As we walk along the beach, the other volunteer Rowshni Ahmed sweeps the beach with a strong spotlight, looking for anything we might not want to walk into.
Saltwater crocodiles, for instance.
The group have usually seen one or two a night on the beach, and they're visible from a good distance away because their eyes reflect in the torch light.
"It's quite easy to see them from far off, I'd say from 100 to 200 metres or even more you can see the big red eye really clearly," Rowshni says.
"More often than not these two, or 2.5 metre crock run seem to run away from the spotlight.
"The other day we had someone surfing along the beach with us for a kilometre or so though."
There's also a local crocodile, Stumpy, at the other end of the beach the group have been warned about.
"He's known as Stumpy because he has one leg missing, and we've seen his tracks lying around the place."
We have to walk up the beach a little bit, as Glenn likes to keep at least six metres away from the water's edge.
It means we're walking on loose, dry sand, and it's surprisingly hard going.

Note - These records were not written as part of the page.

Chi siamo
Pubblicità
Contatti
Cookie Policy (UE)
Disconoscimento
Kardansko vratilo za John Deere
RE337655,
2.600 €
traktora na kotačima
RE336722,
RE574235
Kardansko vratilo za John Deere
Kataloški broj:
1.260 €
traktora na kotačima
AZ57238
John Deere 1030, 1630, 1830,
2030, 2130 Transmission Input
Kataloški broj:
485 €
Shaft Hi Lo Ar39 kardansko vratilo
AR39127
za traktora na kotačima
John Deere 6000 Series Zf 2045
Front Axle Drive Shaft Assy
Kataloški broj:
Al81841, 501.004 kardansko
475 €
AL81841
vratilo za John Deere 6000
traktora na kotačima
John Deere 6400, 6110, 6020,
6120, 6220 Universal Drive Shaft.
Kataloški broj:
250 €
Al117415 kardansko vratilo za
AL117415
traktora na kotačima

It's also uncomfortably humid, and still pretty warm, probably around 30 degrees. There's an offshore breeze blowing, but at times even it is almost uncomfortably hot.

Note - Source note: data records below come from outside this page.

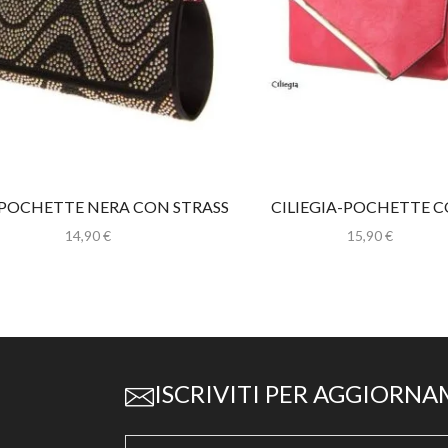
POCHETTE NERA CON STRASS
CILIEGIA-POCHETTE 
TRACOLLA
14,90
€
15,90
€
ISCRIVITI PER AGGIORNA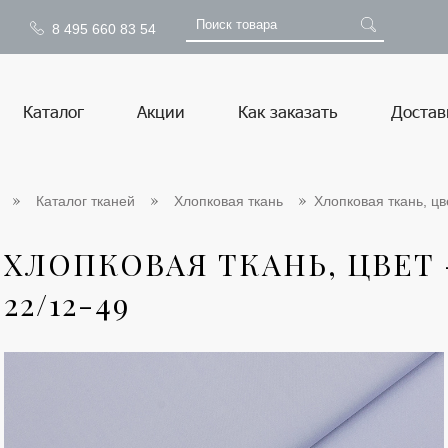
8 495 660 83 54
Каталог
Акции
Как заказать
Достав
Каталог тканей
Хлопковая ткань
Хлопковая ткань, цве
ХЛОПКОВАЯ ТКАНЬ, ЦВЕТ 
22/12-49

But we take our time and meander along, taking breaks along the way and it's not too hard.
By the end of the beach we haven't seen anything - croc or turtle - so we turn around and start the 3.5 kilometre walk back.
"It's a relaxing walk back for us, probably some star gazing, and just waiting for any late turtles to waddle up, and then we head back home," says Rowshni.
There are no turtles on the return trip, but it's hard to say that walking along a beautiful, remote beach by moonlight is disappointing.
But still, I'd come for the turtles, so the next night I headed out with the other patrol group, led by a German named Anna, who also works for CVA.
Anna's team also haven't seen any turtles in 12 nights of patrols, but as we start walking along the beach she's brimming with certainty.
"We're going to find one in half an hour, I'm very confident," she boldly predicts.
So that would mean that at exactly 7:46pm we should be seeing a turtle.
"If it's not a turtle, it's going to be a crocodile," she adds.
For the next half an hour we walk along the beach and nothing much happens.
At exactly 7:45pm though, the volunteer with the spotlight stops us. She's seen a glowing red eye in the distance - and it's not running away!
"We just spotted something so we're just getting a bit closer to get an idea what it is, and it might be a crocodile lying lazy on the beach.
"We put the spotlight on it and usually it runs straight back into the water, but we don't get close or anything. We keep a good distance and if it doesn't move we go around it, but with lots and lots of distance."
It's right at the end of the beach and as we get to maybe within a hundred metres of it, Anna decides we're close enough - as we're at the point where they usually turn around anyway.
"It could be Stumpy the big crocodile waiting for us," she says jokingly.
"This is where we turn around anyway, so we'll head back to the other end of the beach."
So there are no turtles to be spotted for my second night in a row, but it's the groups twelth night on patrol.
There's another patrol heading out from 2am to 5am after us, and they have no luck either.
It's bad luck for the volunteers not to see what they travelled all that way for, but they do get to spend the day fishing, reading books in a hammock and trying to catch up on some sleep.
So even without seeing any green turtles nesting, no one's really complaining too much.